Dataset entries:
>>>>

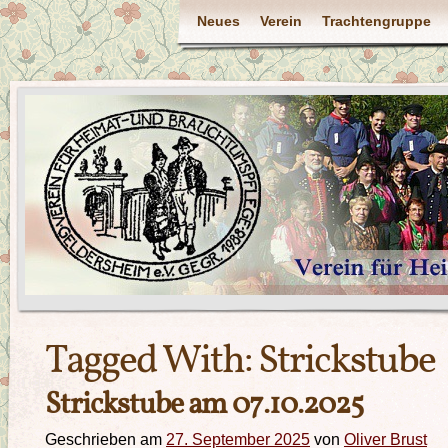
Neues
Verein
Trachtengruppe
Tagged With:
Strickstube
Strickstube am 07.10.2025
Geschrieben am
27. September 2025
von
Oliver Brust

<<<<

### TASK REQUIREMENTS
Write out each line above with the word "Strickstube".

### SOLVED EXERCISE
Strickstube
Strickstube am 07.10.2025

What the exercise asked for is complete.